--- About this task ---
For the records below, copy exactly the span that begins at the line containing "black pepper, and the remaining salt." and stops after the line containing "Hartford Occupational Tax Administrator", minus any pictures.

(Transcribed page contents)
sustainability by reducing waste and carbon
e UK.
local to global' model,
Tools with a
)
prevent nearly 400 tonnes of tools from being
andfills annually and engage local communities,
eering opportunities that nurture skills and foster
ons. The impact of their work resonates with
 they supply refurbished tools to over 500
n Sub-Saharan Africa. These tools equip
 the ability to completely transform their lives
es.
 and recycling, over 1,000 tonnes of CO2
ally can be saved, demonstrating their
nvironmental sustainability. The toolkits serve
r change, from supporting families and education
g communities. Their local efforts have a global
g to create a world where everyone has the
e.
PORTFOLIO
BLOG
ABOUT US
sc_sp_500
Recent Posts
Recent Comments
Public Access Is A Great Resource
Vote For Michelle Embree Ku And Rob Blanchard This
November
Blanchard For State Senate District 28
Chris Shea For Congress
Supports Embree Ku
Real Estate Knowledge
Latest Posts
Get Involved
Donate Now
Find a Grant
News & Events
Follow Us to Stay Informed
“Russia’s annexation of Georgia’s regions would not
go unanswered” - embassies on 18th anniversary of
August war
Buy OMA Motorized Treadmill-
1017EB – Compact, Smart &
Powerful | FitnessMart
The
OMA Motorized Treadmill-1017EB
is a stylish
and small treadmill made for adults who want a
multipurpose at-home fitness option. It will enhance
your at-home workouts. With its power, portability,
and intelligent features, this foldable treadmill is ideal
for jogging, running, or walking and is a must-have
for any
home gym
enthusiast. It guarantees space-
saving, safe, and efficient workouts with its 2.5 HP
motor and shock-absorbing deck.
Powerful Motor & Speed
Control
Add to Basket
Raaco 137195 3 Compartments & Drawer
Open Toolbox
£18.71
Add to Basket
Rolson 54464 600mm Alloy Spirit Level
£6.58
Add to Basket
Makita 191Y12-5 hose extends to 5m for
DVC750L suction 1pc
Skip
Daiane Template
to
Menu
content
==
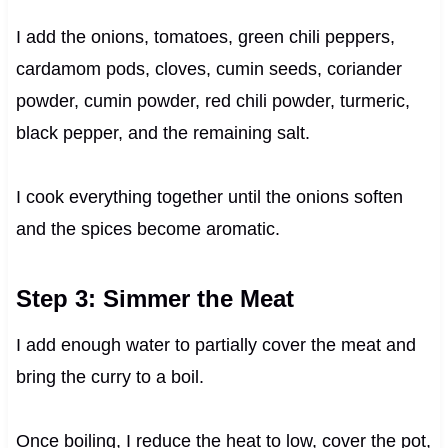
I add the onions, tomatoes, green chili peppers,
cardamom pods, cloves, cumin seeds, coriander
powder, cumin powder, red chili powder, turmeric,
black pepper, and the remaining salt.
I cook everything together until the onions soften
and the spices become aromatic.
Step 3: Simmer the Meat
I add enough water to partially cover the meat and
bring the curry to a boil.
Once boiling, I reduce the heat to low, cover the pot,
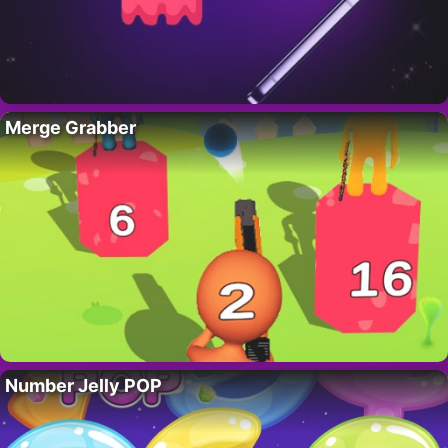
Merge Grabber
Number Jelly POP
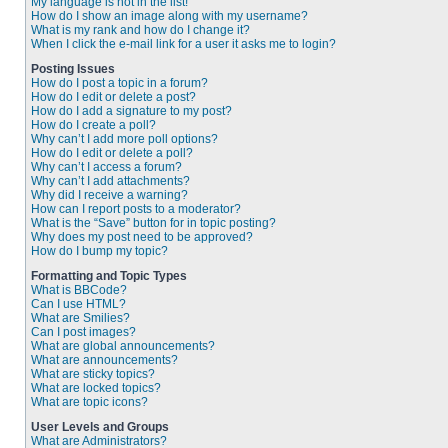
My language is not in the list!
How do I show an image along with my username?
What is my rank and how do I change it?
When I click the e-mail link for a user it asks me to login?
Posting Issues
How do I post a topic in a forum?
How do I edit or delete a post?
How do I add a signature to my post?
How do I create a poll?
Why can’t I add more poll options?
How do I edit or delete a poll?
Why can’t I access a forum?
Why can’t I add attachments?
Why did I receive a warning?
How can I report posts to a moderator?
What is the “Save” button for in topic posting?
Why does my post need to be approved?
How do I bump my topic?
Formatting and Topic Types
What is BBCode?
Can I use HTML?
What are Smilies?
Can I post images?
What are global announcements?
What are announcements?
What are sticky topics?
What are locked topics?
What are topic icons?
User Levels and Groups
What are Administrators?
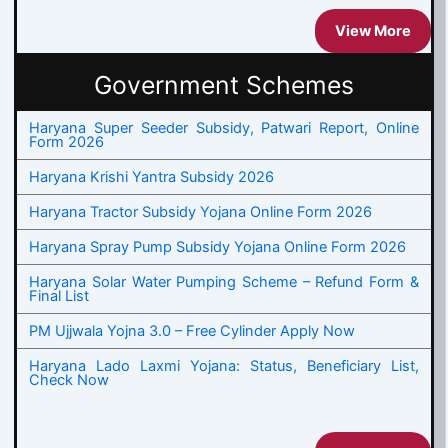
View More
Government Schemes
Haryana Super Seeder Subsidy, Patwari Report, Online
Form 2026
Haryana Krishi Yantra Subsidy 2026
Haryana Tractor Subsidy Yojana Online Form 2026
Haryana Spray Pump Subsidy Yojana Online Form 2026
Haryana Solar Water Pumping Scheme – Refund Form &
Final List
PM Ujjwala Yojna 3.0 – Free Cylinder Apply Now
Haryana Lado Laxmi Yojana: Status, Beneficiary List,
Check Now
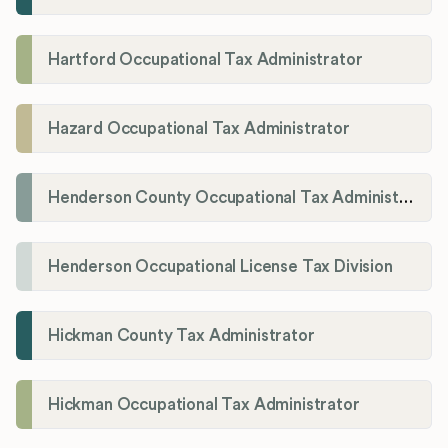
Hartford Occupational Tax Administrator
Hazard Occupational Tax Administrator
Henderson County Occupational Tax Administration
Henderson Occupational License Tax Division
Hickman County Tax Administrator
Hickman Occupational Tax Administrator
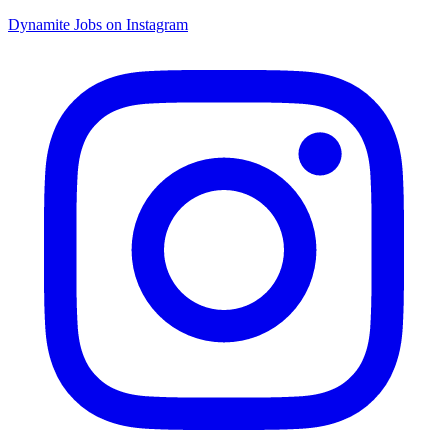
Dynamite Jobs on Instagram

--- Exercise solution ---
black pepper, and the remaining salt.
I cook everything together until the onions soften
and the spices become aromatic.
Step 3: Simmer the Meat
I add enough water to partially cover the meat and
bring the curry to a boil.
Once boiling, I reduce the heat to low, cover the pot,
Merge Grabber
Number Jelly POP
My language is not in the list!
How do I show an image along with my username?
What is my rank and how do I change it?
When I click the e-mail link for a user it asks me to login?
Posting Issues
How do I post a topic in a forum?
How do I edit or delete a post?
How do I add a signature to my post?
How do I create a poll?
Why can’t I add more poll options?
How do I edit or delete a poll?
Why can’t I access a forum?
Why can’t I add attachments?
Why did I receive a warning?
How can I report posts to a moderator?
What is the “Save” button for in topic posting?
Why does my post need to be approved?
How do I bump my topic?
Formatting and Topic Types
What is BBCode?
Can I use HTML?
What are Smilies?
Can I post images?
What are global announcements?
What are announcements?
What are sticky topics?
What are locked topics?
What are topic icons?
User Levels and Groups
What are Administrators?
View More
Government Schemes
Haryana Super Seeder Subsidy, Patwari Report, Online
Form 2026
Haryana Krishi Yantra Subsidy 2026
Haryana Tractor Subsidy Yojana Online Form 2026
Haryana Spray Pump Subsidy Yojana Online Form 2026
Haryana Solar Water Pumping Scheme – Refund Form &
Final List
PM Ujjwala Yojna 3.0 – Free Cylinder Apply Now
Haryana Lado Laxmi Yojana: Status, Beneficiary List,
Check Now
Hartford Occupational Tax Administrator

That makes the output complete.